Depth to help keep Bears golden Wrestling: While other schools struggle to fill weight classes, Hammond seeks national recognition after winning four of the past five county titles.

December 03, 1997|By Rick Belz | Rick Belz,SUN STAFF

After conquering most state and local challenges while establishing a dynasty in Howard County, the Hammond Golden Bears will tackle national-level wrestling competition this season.

The Bears will participate in a national tournament in Delaware on Dec. 19-20, despite graduating three first-team All-County wrestlers and losing 10-year veteran co-coach Jeff Starnes, who has taken a job in Cincinnati, Ohio.

Coach Bill Smith, who begins his 13th season at Hammond, is taking the team to the Mid-Atlantic Classic. Hammond, along with Rising Sun, will be the first two Maryland public schools to participate in the tournament thanks to a relaxation of state rules.

"Previously a state wrestler could wrestle only four matches in a day and six in a weekend, but they changed the rule and now allow five in a day and eight in a weekend," Smith said. "That's the way it has to be with 32 teams. This is probably the second-toughest tournament in the country next to the Iron Man in Ohio. It's a pretty big deal. They sell out all 8,000 seats and use eight mats, so it will make our state tournament seem relaxed.

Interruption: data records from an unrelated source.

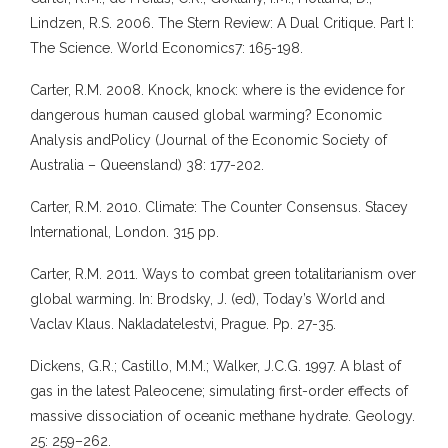
Lindzen, R.S. 2006. The Stern Review: A Dual Critique. Part I:
The Science. World Economics7: 165-198.
Carter, R.M. 2008. Knock, knock: where is the evidence for
dangerous human caused global warming? Economic
Analysis andPolicy (Journal of the Economic Society of
Australia – Queensland) 38: 177-202.
Carter, R.M. 2010. Climate: The Counter Consensus. Stacey
International, London. 315 pp.
Carter, R.M. 2011. Ways to combat green totalitarianism over
global warming. In: Brodsky, J. (ed), Today’s World and
Vaclav Klaus. Nakladatelestvi, Prague. Pp. 27-35.
Dickens, G.R.; Castillo, M.M.; Walker, J.C.G. 1997. A blast of
gas in the latest Paleocene; simulating first-order effects of
massive dissociation of oceanic methane hydrate. Geology.
25: 259–262.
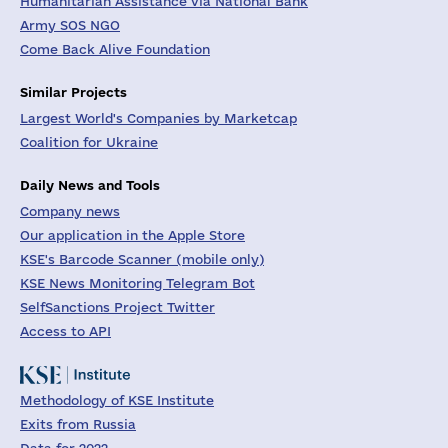
Humanitarian Assistance via National Bank
Army SOS NGO
Come Back Alive Foundation
Similar Projects
Largest World's Companies by Marketcap
Coalition for Ukraine
Daily News and Tools
Company news
Our application in the Apple Store
KSE's Barcode Scanner (mobile only)
KSE News Monitoring Telegram Bot
SelfSanctions Project Twitter
Access to API
Methodology of KSE Institute
Exits from Russia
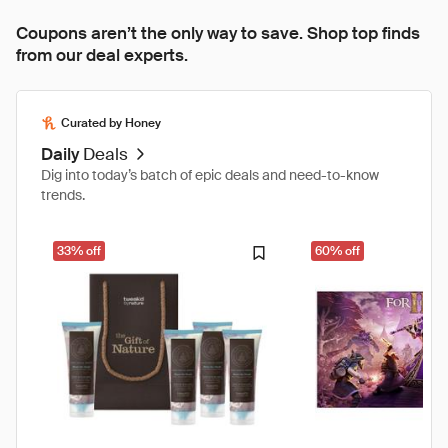
Coupons aren’t the only way to save. Shop top finds
from our deal experts.
Curated by Honey
Daily
Deals
Dig into today’s batch of epic deals and need-to-know
trends.
33% off
60% off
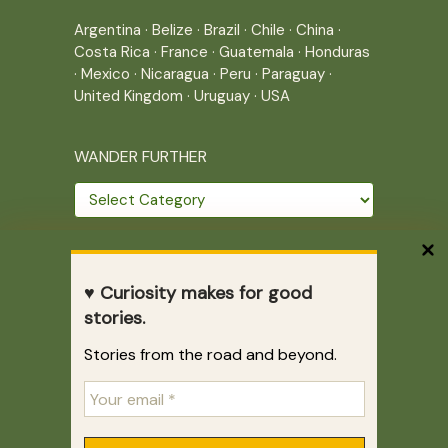
Argentina
·
Belize
·
Brazil
·
Chile
·
China
·
Costa Rica
·
France
·
Guatemala
·
Honduras
·
Mexico
·
Nicaragua
·
Peru
·
Paraguay
·
United Kingdom
·
Uruguay
·
USA
WANDER FURTHER
Wander
further
THE JOURNEY CONTINUES
♥ Curiosity makes for good
Home
|
Site Map
|
Archives
stories.
Writing across borders since 2005.
Stories from the road and beyond.
Correr es mi destino © 2005-2026
Juliette Giannesini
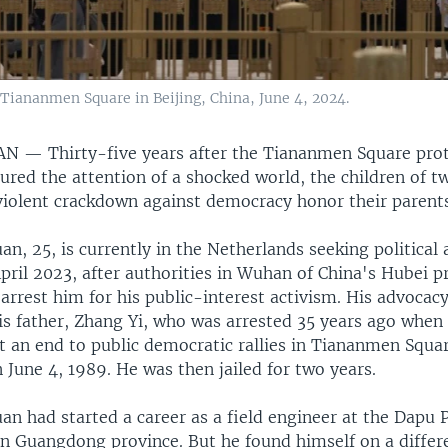
Tiananmen Square in Beijing, China, June 4, 2024.
WAN —
Thirty-five years after the Tiananmen Square pro
red the attention of a shocked world, the children of t
violent crackdown against democracy honor their parents
, 25, is currently in the Netherlands seeking political
April 2023, after authorities in Wuhan of China's Hubei p
arrest him for his public-interest activism. His advocac
his father, Zhang Yi, who was arrested 35 years ago when
t an end to public democratic rallies in Tiananmen Squa
 June 4, 1989. He was then jailed for two years.
n had started a career as a field engineer at the Dapu 
in Guangdong province. But he found himself on a differ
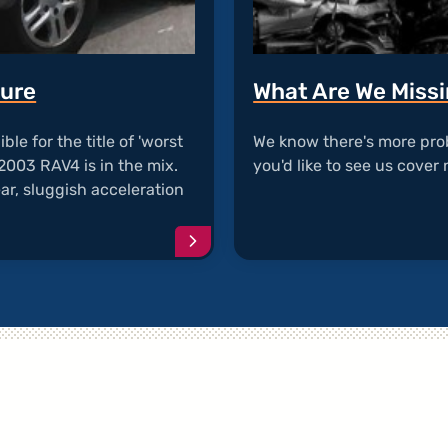
lure
What Are We Miss
ble for the title of 'worst
We know there's more pro
2003 RAV4 is in the mix.
you'd like to see us cover 
ar, sluggish acceleration
…
Continue
reading
article
"RAV4
ECM
Transmission
Failure"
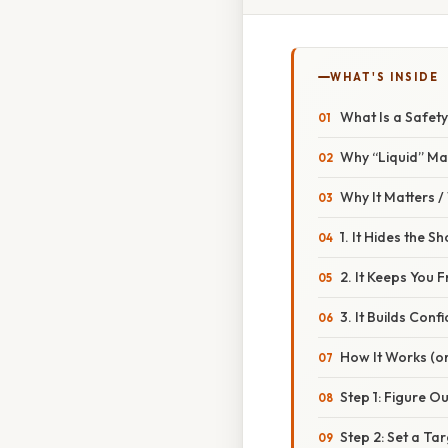
WHAT'S INSIDE
What Is a Safet
Why “Liquid” Ma
Why It Matters 
1. It Hides the S
2. It Keeps You 
3. It Builds Conf
How It Works (or
Step 1: Figure O
Step 2: Set a Ta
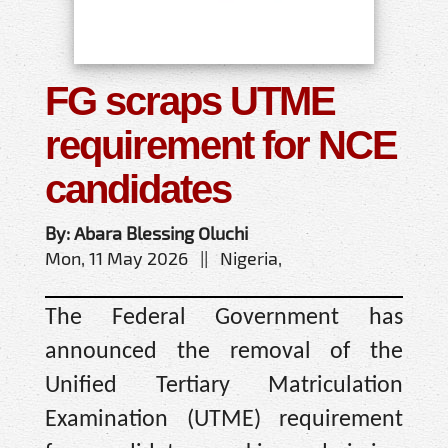
FG scraps UTME
requirement for NCE
candidates
By: Abara Blessing Oluchi
Mon, 11 May 2026 || Nigeria,
The Federal Government has
announced the removal of the
Unified Tertiary Matriculation
Examination (UTME) requirement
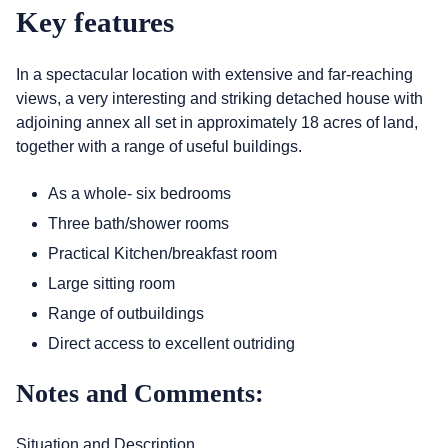
Key features
In a spectacular location with extensive and far-reaching
views, a very interesting and striking detached house with
adjoining annex all set in approximately 18 acres of land,
together with a range of useful buildings.
As a whole- six bedrooms
Three bath/shower rooms
Practical Kitchen/breakfast room
Large sitting room
Range of outbuildings
Direct access to excellent outriding
Notes and Comments:
Situation and Description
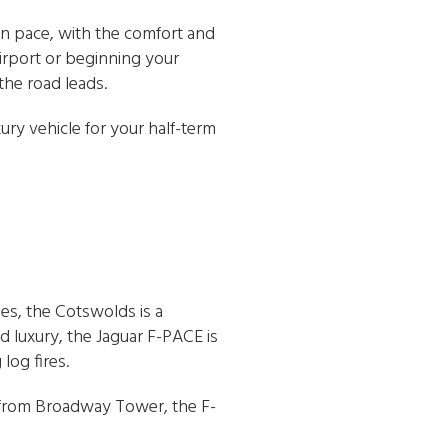
own pace, with the comfort and
irport or beginning your
the road leads.
xury vehicle for your half-term
es, the Cotswolds is a
d luxury, the Jaguar F-PACE is
log fires.
from Broadway Tower, the F-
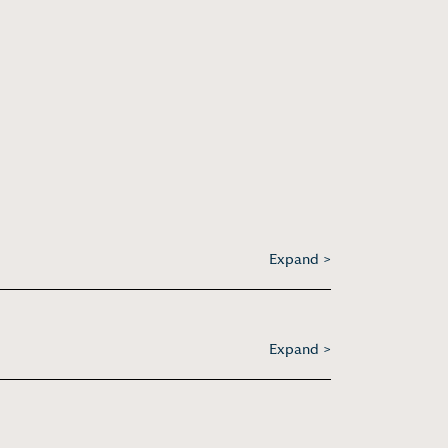
Expand >
Expand >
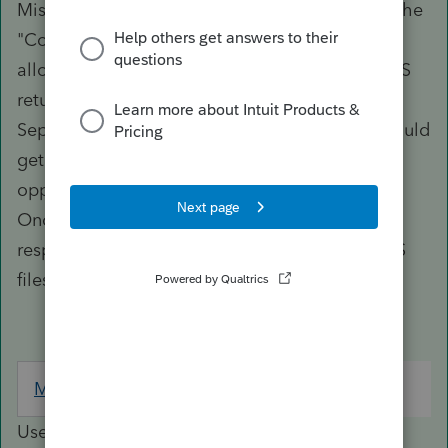
Misc. (As a matter of practice, I always follow the
"Community Property rules" and skip the
allocation of tax amounts on Form 8958 on MFS
returns ONLY IF I have a duly executed
Separation of Property Agreement on file. It could
get ugly if they file for a divorce and take
opposition positions on property settlement.)
Once you enter 1, all items would flow to the
respective spouse's MFS column (and thus MFS
files once you execute the split.)
Miscellaneous
Screen 3; Code 23
Use this input field to override the User Option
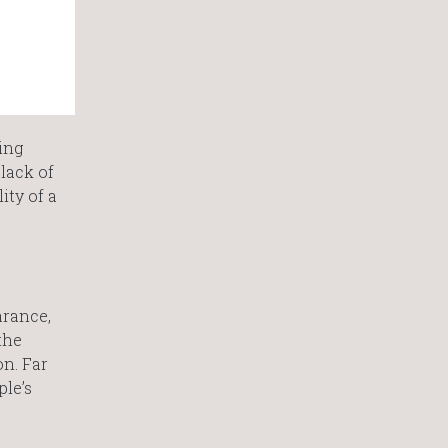
ing
 lack of
ity of a
arance,
the
on. Far
ple’s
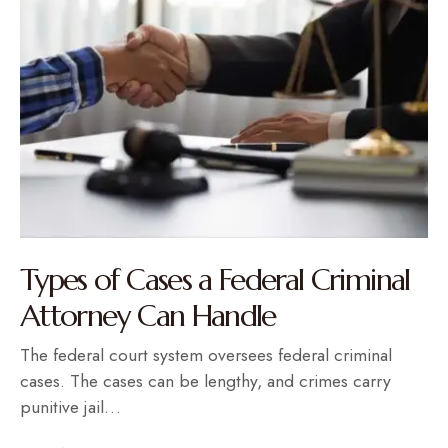
Types of Cases a Federal Criminal
Attorney Can Handle
The federal court system oversees federal criminal
cases. The cases can be lengthy, and crimes carry
punitive jail…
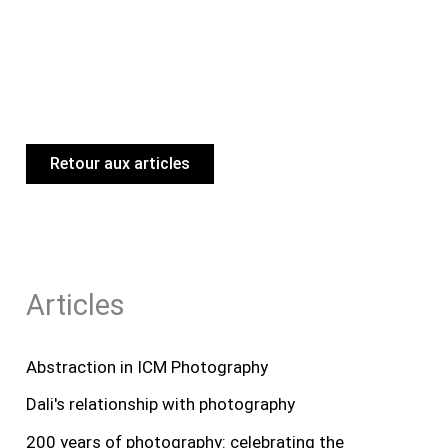
Retour aux articles
Articles
Abstraction in ICM Photography
Dali's relationship with photography
200 years of photography: celebrating the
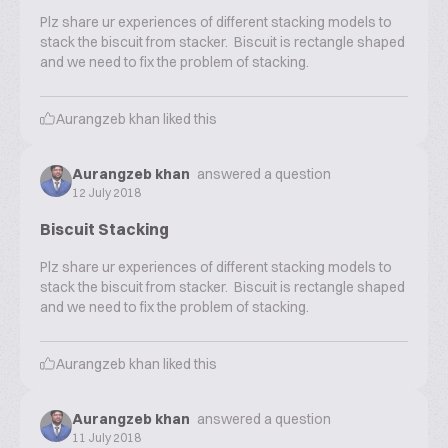
Plz share ur experiences of different stacking models to
stack the biscuit from stacker. Biscuit is rectangle shaped
and we need to fix the problem of stacking.
Aurangzeb khan
liked this
Aurangzeb khan
answered a question
12 July 2018
Biscuit Stacking
Plz share ur experiences of different stacking models to
stack the biscuit from stacker. Biscuit is rectangle shaped
and we need to fix the problem of stacking.
Aurangzeb khan
liked this
Aurangzeb khan
answered a question
11 July 2018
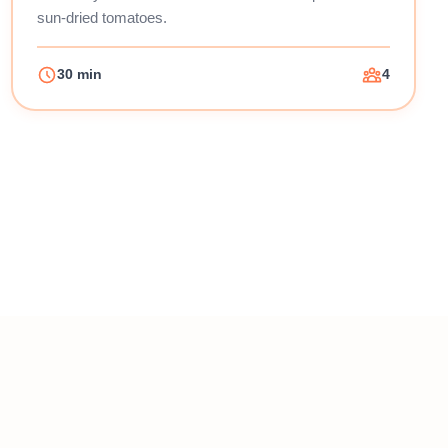
sun-dried tomatoes.
30 min
4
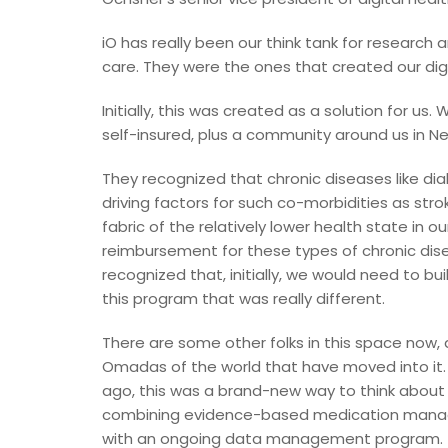
iO has really been our think tank for research
care. They were the ones that created our dig
Initially, this was created as a solution for u
self-insured, plus a community around us in Ne
They recognized that chronic diseases like di
driving factors for such co-morbidities as stro
fabric of the relatively lower health state in 
reimbursement for these types of chronic d
recognized that, initially, we would need to b
this program that was really different.
There are some other folks in this space now,
Omadas of the world that have moved into it.
ago, this was a brand-new way to think about
combining evidence-based medication mana
with an ongoing data management program.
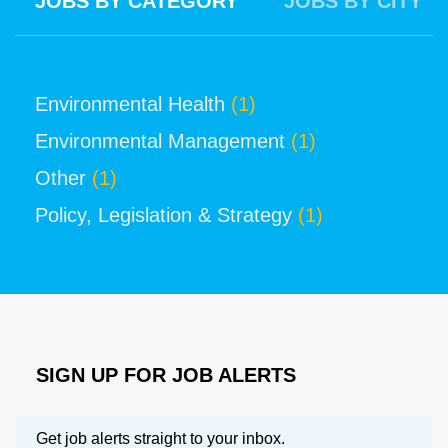
JOBS BY CATEGORY
JOBS BY CITY
Environmental Health
(1)
Environmental Management
(1)
Other
(1)
Policy, Legislation & Strategy
(1)
SIGN UP FOR JOB ALERTS
Get job alerts straight to your inbox.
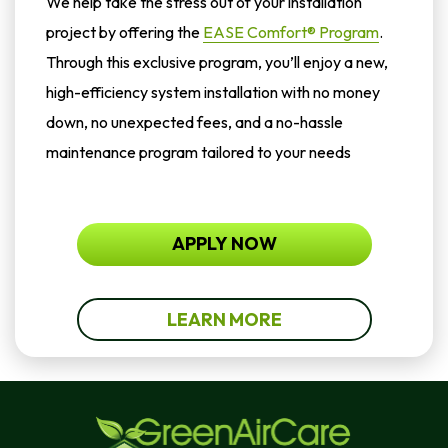
We help take the stress out of your installation
project by offering the
EASE Comfort® Program
.
Through this exclusive program, you’ll enjoy a new,
high-efficiency system installation with no money
down, no unexpected fees, and a no-hassle
maintenance program tailored to your needs
APPLY NOW
LEARN MORE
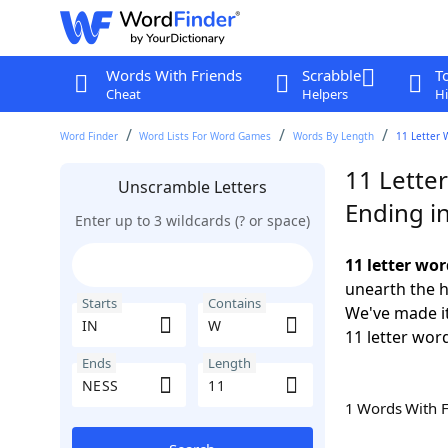
Words With Friends
Scrabble
T
Cheat
Helpers
Hi
Word Finder
Word Lists For Word Games
Words By Length
11 Letter 
11 Lette
Unscramble Letters
Ending i
Enter up to 3 wildcards (? or space)
11 letter wo
unearth the h
Starts
Contains
We've made it
11 letter wor
Ends
Length
1 Words With 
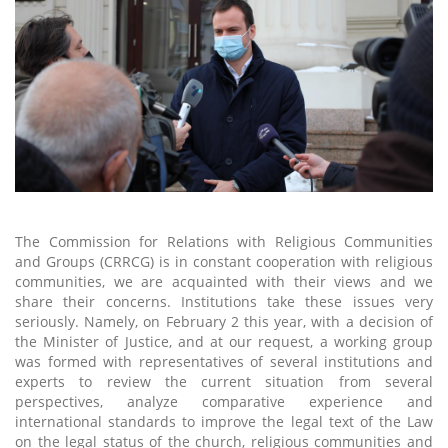
The Commission for Relations with Religious Communities
and Groups (CRRCG) is in constant cooperation with religious
communities, we are acquainted with their views and we
share their concerns. Institutions take these issues very
seriously. Namely, on February 2 this year, with a decision of
the Minister of Justice, and at our request, a working group
was formed with representatives of several institutions and
experts to review the current situation from several
perspectives, analyze comparative experience and
international standards to improve the legal text of the Law
on the legal status of the church, religious communities and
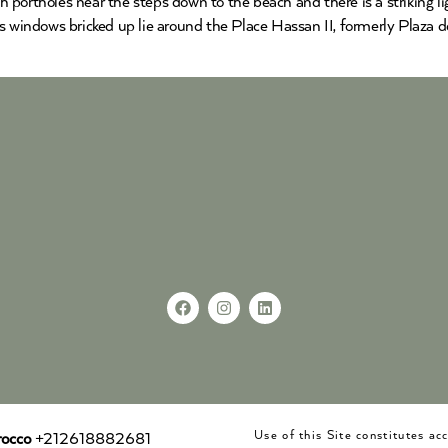
ith portholes near the steps down to the beach and there is a striking
s windows bricked up lie around the Place Hassan II, formerly Plaza 
Use of this Site constitutes a
occo
+212618882681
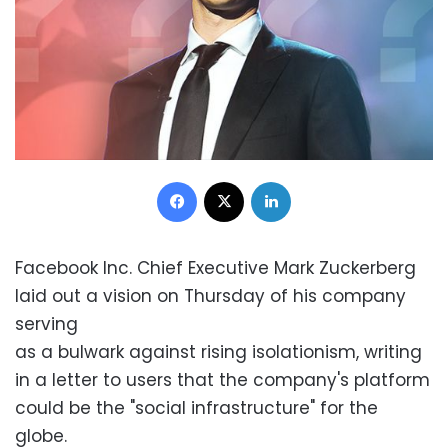
Facebook
X
LinkedIn
Facebook Inc. Chief Executive Mark Zuckerberg
laid out a vision on Thursday of his company
serving
as a bulwark against rising isolationism, writing
in a letter to users that the company's platform
could be the "social infrastructure" for the
globe.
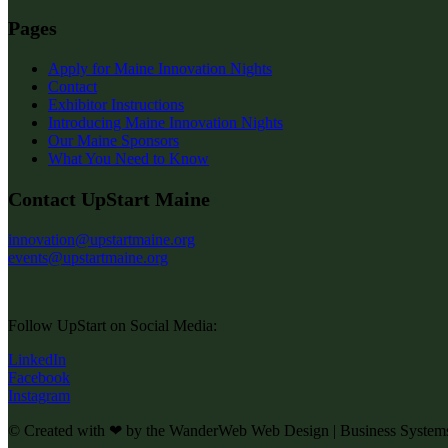
Pages
Apply for Maine Innovation Nights
Contact
Exhibitor Instructions
Introducing Maine Innovation Nights
Our Maine Sponsors
What You Need to Know
Contact UpStart Maine
innovation@upstartmaine.org
events@upstartmaine.org
Follow UpStart on Social Media:
LinkedIn
Facebook
Instagram
© Created with ❤ by the WanderWeb Web Design | Business System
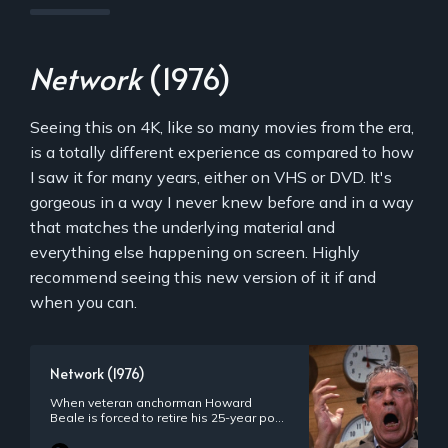
Network
(1976)
Seeing this on 4K, like so many movies from the era,
is a totally different experience as compared to how
I saw it for many years, either on VHS or DVD. It's
gorgeous in a way I never knew before and in a way
that matches the underlying material and
everything else happening on screen. Highly
recommend seeing this new version of it if and
when you can.
Network (1976)
When veteran anchorman Howard
Beale is forced to retire his 25-year post
because of his age, he announces to
viewers that he will kill himself during his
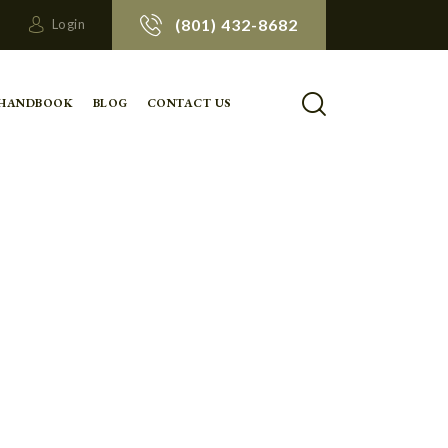
(801) 432-8682
Login
 HANDBOOK
BLOG
CONTACT US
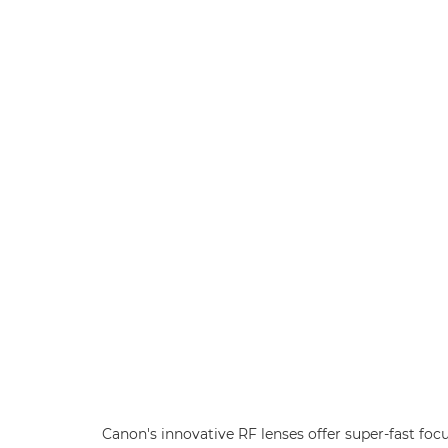
Canon's innovative RF lenses offer super-fast foc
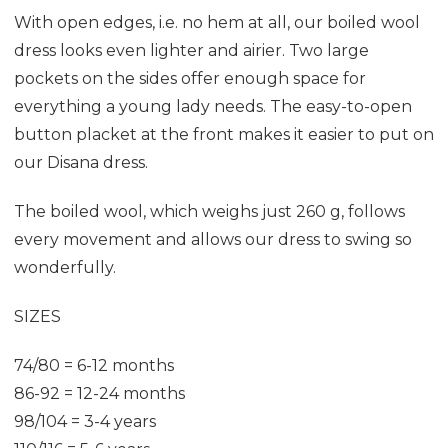
With open edges, i.e. no hem at all, our boiled wool
dress looks even lighter and airier. Two large
pockets on the sides offer enough space for
everything a young lady needs. The easy-to-open
button placket at the front makes it easier to put on
our Disana dress.
The boiled wool, which weighs just 260 g, follows
every movement and allows our dress to swing so
wonderfully.
SIZES
74/80 = 6-12 months
86-92 = 12-24 months
98/104 = 3-4 years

"The top team from California, as well as the top teams from the East Coast will be there. Thirty-eight wrestlers ranked among the top five in the country by "USA Wrestling" magazine will be there."

Expected participants include Blair Academy of New Jersey, ranked No. 1 in the nation by "USA Wrestling," and Grundy from Virginia, a team that returns seven state champions. Calvert Hall and DeMatha are other Maryland participants.

"It will give us exposure to college scouts," Smith said. "A top-10 finish would be a major accomplishment."

The Bears have won four of the past five county tournaments and two straight dual-meet titles.

They figure to improve upon those streaks with a superlative squad that returns one Sun first-team All-County wrestler and four second-team All-County wrestlers.

Hammond is ranked No. 1 in the Maryland State Wrestling Association preseason rankings among Class 1A/2A schools. Two of their wrestlers are ranked among the top five in their weight classes.

Hammond, which won the state dual-meet title two years ago, was prevented from achieving state honors again last season by nemesis Lackey, which defeated the Bears in the dual meet regional finals. Hammond also finished second to Lackey in the regional tournament and fourth at the state tournament. The Bears went 15-2 in dual meets and both dual meet losses were to Lackey. They also lost to Lackey at the Hammond tourney but beat Lackey at the Lackey tourney. That was the only time that state Class 1A/2A state champion Lackey lost last season.

Hammond is 104-33-2 in dual meets over the past 10 years.

Smith said his team has great depth. The squad has 43 wrestlers -- the most in the county. And it will go four deep from 103 pounds to 140 pounds and three deep at 189 and heavyweight.

"From 152 to 171 we're a little light," he said. "But at three weight classes we have two very strong wrestlers.

He is pleased that five of his wrestlers chose to wrestle all summer regularly with the Headhunters, a club team that met twice a week under the tutelage of former Oakland Mills four-time county champion champion, Jeff Rosenberg. Those five include Scott Osborn, Dan Embrey, Vaymond Dennis, Ryan Mackin and Mark Read.

"The Headhunters step up against the best and wrestle from the end of states through the summer," Smith said. "And I think that will have a big impact on what you see this season."

Some other regulars in that Headhunters group included J. C. Porter and Jeff Carter of Long Reach, Brandon Lauer of River Hill, Kevin Sutton and Quinton Milroe of Oakland Mills, and Glenn Paik of Centennial.

Smith said that the Howard County Wrestling Association founded by River Hill's Earl Lauer and Marshall Dauberman is also having a positive impact on high school wrestling by introducing the sport at an early age.

"Long term that's going to have the biggest impact. They have an intramural program at nearly every high school and a travel team at River Hill," Smith said. "Before that club started, we went three years once with no freshman who had stepped on a mat before. Now we have five or six freshmen who wrestled junior league."

Smith also benefits from a great turnout by football players. He will have five this year, including Matt Nelson, Randy Curtin, Adam Clark, Kyle Peddicord and Embrey.

But he said that one of the key ingredients to Hammond's success is having a coach who teaches in the building and has been around awhile.

One of his assistants, Scott Farrow, also teaches at Hammond, and since the first basketball cut they have rounded up 10 more wrestlers for the junior varsity team.

"We're still getting kids out, and it's hard to do that if you are not working in the building," Smith said.

Only four of the 10 schools has a head wrestling coach teaching in its building -- Wilde Lake, Long Reach, River Hill and Hammond. Those four school also have the largest turnouts this season.

It doesn't help when school can't retain their coaches either. Four schools have new coaches this season, including Mount Hebron, Glenelg, Long Reach and Wilde Lake.